Dans le deuxième tome, intitulé « Bac à sable et moustaches sales », Lilo se retrouve sous l’emprise d’une jeune enfant qui fait d’elle tout ce qu’elle veut (sans cruauté, bien sûr). Ses parents, très occupés en télétravail (on se demande où l’autrice a bien pu puiser son inspiration!), ne voient pas tout ce qui se passe.

Extrait

« Je me prépare à grimper sur la table, faisant ainsi une entorse au règlement de la maison. Je ne me permets pas ce genre de comportement lorsque les parents de Romane sont dans la pièce. Le résultat est toujours catastrophique : on m’asperge d’eau provenant d’un vaporisateur. Après plusieurs tentatives, j’ai compris qu’il valait mieux pour moi de rester sur le sol. En revanche, Romane aime bien que je me promène sur la table, je jette donc un coup d’œil autour de moi pour m’assurer qu’il n’y a aucun témoin, puis je prends mon élan et bondis.

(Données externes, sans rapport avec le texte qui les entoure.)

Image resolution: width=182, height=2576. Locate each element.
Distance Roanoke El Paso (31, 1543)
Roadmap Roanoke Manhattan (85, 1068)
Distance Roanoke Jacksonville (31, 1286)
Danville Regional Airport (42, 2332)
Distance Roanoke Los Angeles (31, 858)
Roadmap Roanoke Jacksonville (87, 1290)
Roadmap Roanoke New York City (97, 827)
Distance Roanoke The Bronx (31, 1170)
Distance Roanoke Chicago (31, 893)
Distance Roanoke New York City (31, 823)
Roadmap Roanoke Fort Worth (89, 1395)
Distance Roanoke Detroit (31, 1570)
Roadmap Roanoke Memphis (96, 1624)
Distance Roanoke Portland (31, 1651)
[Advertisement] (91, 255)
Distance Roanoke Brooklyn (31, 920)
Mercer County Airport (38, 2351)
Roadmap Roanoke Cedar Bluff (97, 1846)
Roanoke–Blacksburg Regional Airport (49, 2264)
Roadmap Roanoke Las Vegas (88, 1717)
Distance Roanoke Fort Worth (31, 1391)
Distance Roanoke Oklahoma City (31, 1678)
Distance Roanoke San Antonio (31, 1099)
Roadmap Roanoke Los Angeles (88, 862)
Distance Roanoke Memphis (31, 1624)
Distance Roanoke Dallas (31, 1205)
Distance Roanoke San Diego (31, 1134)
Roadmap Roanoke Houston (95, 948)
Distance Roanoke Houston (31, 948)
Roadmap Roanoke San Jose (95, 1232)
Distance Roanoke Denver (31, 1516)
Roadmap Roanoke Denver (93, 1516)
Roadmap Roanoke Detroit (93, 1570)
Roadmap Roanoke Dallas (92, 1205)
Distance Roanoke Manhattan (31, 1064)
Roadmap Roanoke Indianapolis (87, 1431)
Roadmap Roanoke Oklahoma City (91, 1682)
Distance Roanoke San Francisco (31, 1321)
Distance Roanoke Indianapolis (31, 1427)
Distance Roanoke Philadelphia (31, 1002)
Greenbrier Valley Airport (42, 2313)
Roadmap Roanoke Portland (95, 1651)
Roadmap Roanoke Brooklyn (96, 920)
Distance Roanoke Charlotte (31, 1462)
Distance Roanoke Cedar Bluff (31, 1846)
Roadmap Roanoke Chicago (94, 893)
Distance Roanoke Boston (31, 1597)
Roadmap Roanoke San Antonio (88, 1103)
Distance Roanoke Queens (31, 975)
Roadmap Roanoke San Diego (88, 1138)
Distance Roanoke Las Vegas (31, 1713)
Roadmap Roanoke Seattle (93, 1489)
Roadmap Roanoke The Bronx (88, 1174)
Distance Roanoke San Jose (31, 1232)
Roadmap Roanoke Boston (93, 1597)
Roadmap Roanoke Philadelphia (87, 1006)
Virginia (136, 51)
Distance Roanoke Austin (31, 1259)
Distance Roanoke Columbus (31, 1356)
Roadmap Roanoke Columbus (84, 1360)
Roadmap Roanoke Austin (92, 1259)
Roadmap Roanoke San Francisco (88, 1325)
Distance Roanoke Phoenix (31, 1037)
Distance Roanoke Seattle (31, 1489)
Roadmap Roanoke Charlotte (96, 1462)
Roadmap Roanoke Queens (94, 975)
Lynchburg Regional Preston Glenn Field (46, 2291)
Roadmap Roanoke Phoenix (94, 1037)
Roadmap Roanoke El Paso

J’atterris sur le pain tranché. Je sens la mie s’écraser sous mon poids. Ce n’est vraiment pas ma faute. Romane a déposé sur la table une tonne d’aliments. Il n’y a plus aucun centimètre de libre. […] Je me demande bien ce que la petite peste à couettes a l’intention d’apporter au pique-nique. Ses tentatives culinaires ne sont pas toujours une réussite. Par le passé, elle a essayé beaucoup de recettes qui ne figurent jamais sur le menu d’un restaurant digne de ce nom. J’ai de vagues souvenirs de petits gâteaux à la salade de chou, de pâtes ketchup et moutarde et d’un bol de céréales au jus de fruits. Juste à y penser, j’en ai les moustaches qui frisent. »

Nous vous recommandons vivement la lecture de cette série, tant pour les parents que les enfants!

En conclusion, Makina rigolait de savoir que sa fille, qui vient tout juste de commencer sa cinquième année du primaire, étudiera sa maman dans l’un des modules de français cette année. « Elle trouve ça cool! Elle est super contente, elle veut le dire elle-même à sa prof que je suis dans le livre, elle ne veut pas que je le lui dise. »

Et, bonne nouvelle, l’autrice déposera d’ici quelques jours le manuscrit du troisième tome sur le bureau de ses éditrices…

Les deux premiers tomes de « Les (9) vies (folles!) de Lilo », publiés par Les Zailées, sont disponibles en librairie depuis la fin août 2022.